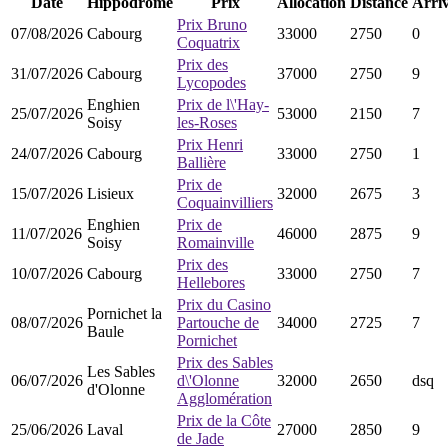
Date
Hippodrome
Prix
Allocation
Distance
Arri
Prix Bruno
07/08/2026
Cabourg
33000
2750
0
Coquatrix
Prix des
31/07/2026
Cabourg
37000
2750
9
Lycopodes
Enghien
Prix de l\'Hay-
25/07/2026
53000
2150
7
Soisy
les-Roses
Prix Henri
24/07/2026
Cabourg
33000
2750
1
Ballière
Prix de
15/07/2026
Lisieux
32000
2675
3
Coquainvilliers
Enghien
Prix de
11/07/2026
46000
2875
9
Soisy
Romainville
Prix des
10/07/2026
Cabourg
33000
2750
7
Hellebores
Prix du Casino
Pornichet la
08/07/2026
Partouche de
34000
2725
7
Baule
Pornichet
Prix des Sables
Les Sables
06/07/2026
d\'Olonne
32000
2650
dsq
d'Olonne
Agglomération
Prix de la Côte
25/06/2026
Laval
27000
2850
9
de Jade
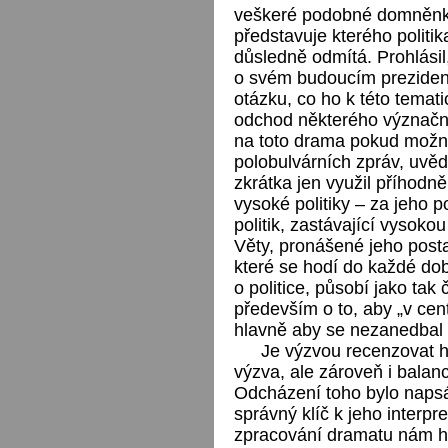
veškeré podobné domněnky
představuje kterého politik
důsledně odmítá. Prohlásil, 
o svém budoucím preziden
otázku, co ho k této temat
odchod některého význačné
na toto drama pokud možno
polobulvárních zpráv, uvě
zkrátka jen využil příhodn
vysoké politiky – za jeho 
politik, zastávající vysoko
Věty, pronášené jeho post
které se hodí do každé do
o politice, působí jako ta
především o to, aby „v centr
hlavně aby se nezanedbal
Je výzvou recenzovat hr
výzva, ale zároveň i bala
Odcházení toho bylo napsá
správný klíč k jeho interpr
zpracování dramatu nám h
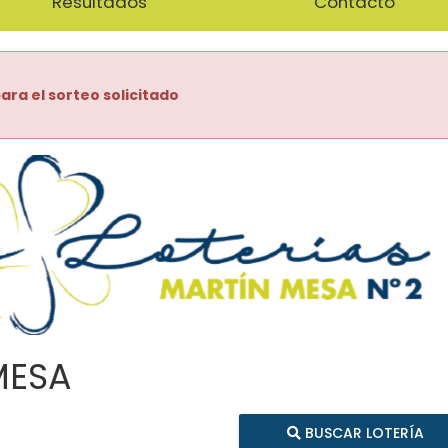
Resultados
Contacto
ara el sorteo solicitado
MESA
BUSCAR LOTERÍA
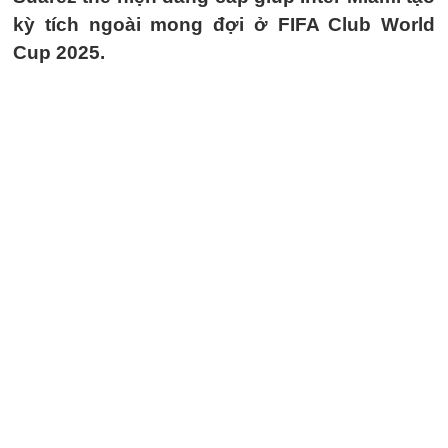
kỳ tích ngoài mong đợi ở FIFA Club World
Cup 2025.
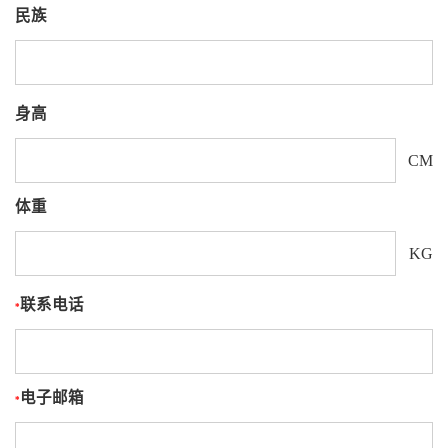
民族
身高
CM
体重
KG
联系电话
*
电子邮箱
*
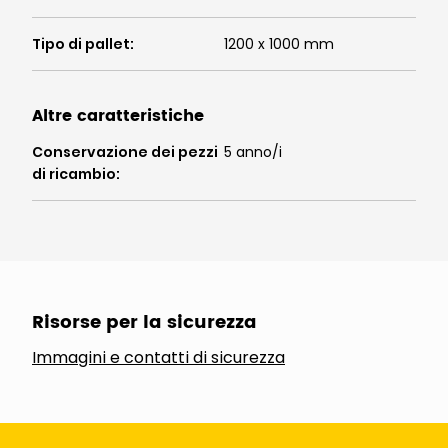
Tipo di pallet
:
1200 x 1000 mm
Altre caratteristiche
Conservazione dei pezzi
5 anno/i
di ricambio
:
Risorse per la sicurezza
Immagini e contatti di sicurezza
•••••
PROBLEM STATEMENT:
Every line above in which the word "sicurezza" is present must be copied into the answer.

SOLUTION TO THIS PROBLEM:
Risorse per la sicurezza
Immagini e contatti di sicurezza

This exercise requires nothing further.